24. The color image sensor of claim 12 wherein:
said color image sensor is configured with a set of desired signal-to-noise ratios of said white color and said second and third colors by adjusting a first area covered by said first filters of said white color and a second and third areas covered by said second and third filters of said second and third colors respectfully.
25. The color image sensor of claim 12 wherein:
said color image sensor is configured with a set of desired signal-to-noise ratios of said white color and said second and third colors by adjusting a first effective sensing area of the micro lens of said first filters of said white color and a second and third effective sensing areas of said second and third filters of said second and third colors respectfully wherein each of said second and third filters covered by a micro lens.
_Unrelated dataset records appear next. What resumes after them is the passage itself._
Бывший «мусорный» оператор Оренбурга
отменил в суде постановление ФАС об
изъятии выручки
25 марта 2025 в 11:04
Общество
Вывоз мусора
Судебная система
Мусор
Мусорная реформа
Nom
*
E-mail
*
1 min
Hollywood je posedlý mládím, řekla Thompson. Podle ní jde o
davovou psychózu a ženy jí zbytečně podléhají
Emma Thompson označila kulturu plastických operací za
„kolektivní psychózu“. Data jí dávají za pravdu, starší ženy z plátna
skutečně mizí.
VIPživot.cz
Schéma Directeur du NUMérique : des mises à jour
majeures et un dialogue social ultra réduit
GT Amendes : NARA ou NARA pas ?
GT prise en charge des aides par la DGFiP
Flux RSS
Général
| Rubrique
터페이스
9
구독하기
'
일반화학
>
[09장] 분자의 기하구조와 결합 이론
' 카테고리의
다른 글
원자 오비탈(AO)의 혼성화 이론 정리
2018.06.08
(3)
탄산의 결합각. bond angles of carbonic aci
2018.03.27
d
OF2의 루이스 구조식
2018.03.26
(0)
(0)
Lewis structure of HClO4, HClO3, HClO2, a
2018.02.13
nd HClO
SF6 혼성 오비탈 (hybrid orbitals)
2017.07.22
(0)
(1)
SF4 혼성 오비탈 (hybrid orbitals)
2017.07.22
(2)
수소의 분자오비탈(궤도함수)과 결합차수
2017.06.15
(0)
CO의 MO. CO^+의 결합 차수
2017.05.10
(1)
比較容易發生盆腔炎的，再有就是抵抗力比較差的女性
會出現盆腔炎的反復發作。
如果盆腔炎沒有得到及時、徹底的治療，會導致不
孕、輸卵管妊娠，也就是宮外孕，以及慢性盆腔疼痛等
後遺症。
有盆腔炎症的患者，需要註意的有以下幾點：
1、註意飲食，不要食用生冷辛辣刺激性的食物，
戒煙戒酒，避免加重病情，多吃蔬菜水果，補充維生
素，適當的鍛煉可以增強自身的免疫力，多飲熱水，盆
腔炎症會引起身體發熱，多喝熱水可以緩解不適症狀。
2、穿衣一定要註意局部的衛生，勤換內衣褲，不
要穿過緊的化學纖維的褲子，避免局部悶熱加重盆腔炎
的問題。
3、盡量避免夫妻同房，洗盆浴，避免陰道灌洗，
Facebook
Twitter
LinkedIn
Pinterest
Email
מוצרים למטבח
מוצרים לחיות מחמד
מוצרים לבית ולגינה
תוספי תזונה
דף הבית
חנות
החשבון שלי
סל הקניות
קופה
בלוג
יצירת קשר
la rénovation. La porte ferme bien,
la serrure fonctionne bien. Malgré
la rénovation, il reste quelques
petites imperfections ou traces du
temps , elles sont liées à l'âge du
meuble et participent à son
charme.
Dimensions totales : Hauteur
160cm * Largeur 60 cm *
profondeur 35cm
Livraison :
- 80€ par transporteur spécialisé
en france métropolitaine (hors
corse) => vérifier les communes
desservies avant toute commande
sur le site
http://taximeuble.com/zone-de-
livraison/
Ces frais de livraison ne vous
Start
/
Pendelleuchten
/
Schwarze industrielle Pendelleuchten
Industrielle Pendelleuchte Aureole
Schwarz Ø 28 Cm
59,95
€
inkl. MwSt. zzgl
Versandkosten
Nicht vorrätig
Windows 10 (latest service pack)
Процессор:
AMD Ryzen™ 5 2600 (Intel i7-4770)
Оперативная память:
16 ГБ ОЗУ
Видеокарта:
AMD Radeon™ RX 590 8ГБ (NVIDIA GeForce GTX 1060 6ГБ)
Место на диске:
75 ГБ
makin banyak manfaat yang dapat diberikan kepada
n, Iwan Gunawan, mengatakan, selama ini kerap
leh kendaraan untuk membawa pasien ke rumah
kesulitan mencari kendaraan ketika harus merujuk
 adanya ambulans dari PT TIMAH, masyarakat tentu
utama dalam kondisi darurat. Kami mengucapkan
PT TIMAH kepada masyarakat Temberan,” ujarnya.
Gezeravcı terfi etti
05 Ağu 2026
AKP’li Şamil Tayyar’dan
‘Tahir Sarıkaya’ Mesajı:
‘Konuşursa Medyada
26. The color image sensor of claim 17 wherein:
said color image sensor is configured with a set of desired signal-to-noise ratios of said white color and said second and third colors by adjusting a first area covered by said first filters of said white color and a second and third areas covered by said second and third filters of said second and third colors respectfully.
27. The color image sensor of claim 17 wherein:
said color image sensor is configured with a set of desired signal-to-noise ratios of said white color and said second and third colors by adjusting a first effective sensing area of the micro lens of said first filters of said white color and a second and third effective sensing areas of the micro lenses of said second and third filters of said second and third colors respectfully.
28. A color image sensor comprising:
a plurality of color filters of different colors wherein a tessellation of said color filters of said different colors is configured for achieving substantially a desired signal-to-noise ratio for each of said colors.
29. A method for sensing a color image comprising: employing at least a first color filter for sensing a luminance from an entire spectrum relevant to said color image.
30. The method of claim 29 further comprising:
employing a second filter of a second color and a third filter of a third color wherein said second and third colors correspond two non-overlapping segments of said entire spectrum. 31. A method for sensing a color image comprising:
employing a plurality of color filters of different colors to configure a tessellation of said color filters of said different colors for achieving substantially a desired signal-to-noise ratio for each of said colors.